Note: Normally we differentiate tablet and desktop browsers by pointer events.
tablet supports pointer events while desktop doesnt support.
In windows 10 even desktop is supporting pointer events
Unlike Windows 8/8.1 there is only one Microsoft Edge browser, rather than an “immersive” touch friendly browser and regular desktop win32 app. As such you can’t detect the difference with the UA string, as there is no difference.
However, if your use-case is to give touch friendly layout for touch devices (tablets and convertibles, 2-in-1s, etc) and a more compact layout for mouse and keyboard only users, you can use feature detection in CSS for this.
For this you can use CSS Media Queries Interaction media features.

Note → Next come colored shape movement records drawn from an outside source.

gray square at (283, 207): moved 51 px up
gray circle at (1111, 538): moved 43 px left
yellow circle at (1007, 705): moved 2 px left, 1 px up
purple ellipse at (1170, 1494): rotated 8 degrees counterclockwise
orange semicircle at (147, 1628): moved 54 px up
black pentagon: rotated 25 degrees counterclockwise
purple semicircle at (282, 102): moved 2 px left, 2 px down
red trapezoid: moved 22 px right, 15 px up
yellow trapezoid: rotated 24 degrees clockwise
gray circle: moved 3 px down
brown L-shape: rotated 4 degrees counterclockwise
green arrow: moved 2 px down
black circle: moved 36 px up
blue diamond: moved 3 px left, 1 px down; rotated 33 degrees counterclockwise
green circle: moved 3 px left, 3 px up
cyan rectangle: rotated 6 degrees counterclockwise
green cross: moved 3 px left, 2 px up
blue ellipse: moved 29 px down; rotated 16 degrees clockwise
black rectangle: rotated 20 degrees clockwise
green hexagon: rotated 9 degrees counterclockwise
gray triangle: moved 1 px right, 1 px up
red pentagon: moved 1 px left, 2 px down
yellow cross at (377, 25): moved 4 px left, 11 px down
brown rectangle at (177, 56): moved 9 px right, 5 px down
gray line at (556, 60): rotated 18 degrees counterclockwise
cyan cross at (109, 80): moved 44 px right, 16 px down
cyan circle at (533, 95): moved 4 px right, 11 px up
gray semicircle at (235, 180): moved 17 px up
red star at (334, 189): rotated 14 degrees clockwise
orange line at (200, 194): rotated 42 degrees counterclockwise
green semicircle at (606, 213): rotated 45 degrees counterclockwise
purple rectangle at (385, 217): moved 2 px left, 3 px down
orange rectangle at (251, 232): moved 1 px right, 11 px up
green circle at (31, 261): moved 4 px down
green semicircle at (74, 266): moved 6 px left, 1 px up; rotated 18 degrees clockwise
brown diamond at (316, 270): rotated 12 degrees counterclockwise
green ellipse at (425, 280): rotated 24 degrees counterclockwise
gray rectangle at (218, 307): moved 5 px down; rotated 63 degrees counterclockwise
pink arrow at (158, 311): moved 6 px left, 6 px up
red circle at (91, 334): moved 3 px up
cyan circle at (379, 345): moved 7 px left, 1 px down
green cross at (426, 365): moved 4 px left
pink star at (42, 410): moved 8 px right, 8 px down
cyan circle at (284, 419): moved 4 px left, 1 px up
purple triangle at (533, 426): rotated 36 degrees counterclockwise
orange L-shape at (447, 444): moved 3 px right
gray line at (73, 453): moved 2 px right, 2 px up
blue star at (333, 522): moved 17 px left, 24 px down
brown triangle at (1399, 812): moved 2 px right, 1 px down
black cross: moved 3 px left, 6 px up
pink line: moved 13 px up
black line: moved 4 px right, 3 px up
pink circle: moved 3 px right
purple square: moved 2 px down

If you want to detect that there is a touch screen:
@media (pointer: coarse) {
...styles for touch screen...
}
If you want to detect that the user can’t hover (a common issue on touch screens):
@media (hover: none) {
... styles ...
}
It is however important to point out that this reports the primary pointing device. In machines such as convertibles where there can be a trackpad/mouse and touch screen, it may report the values for a touch screen.
See the spec for details.
Testing user-agent
for Touch
doesn't work for you?
I have found you can use JavaScript to detect if in Tablet mode (although the code probably needs to only run if Edge is in the user-agent, and Windows Phone is not in the user-agent?) - see https://stackoverflow.com/a/32601200/436776
This works in Edge, but doesn't work in IE11.
A similar technique works to reliably detect Metro/Modern on Windows 8/8.1.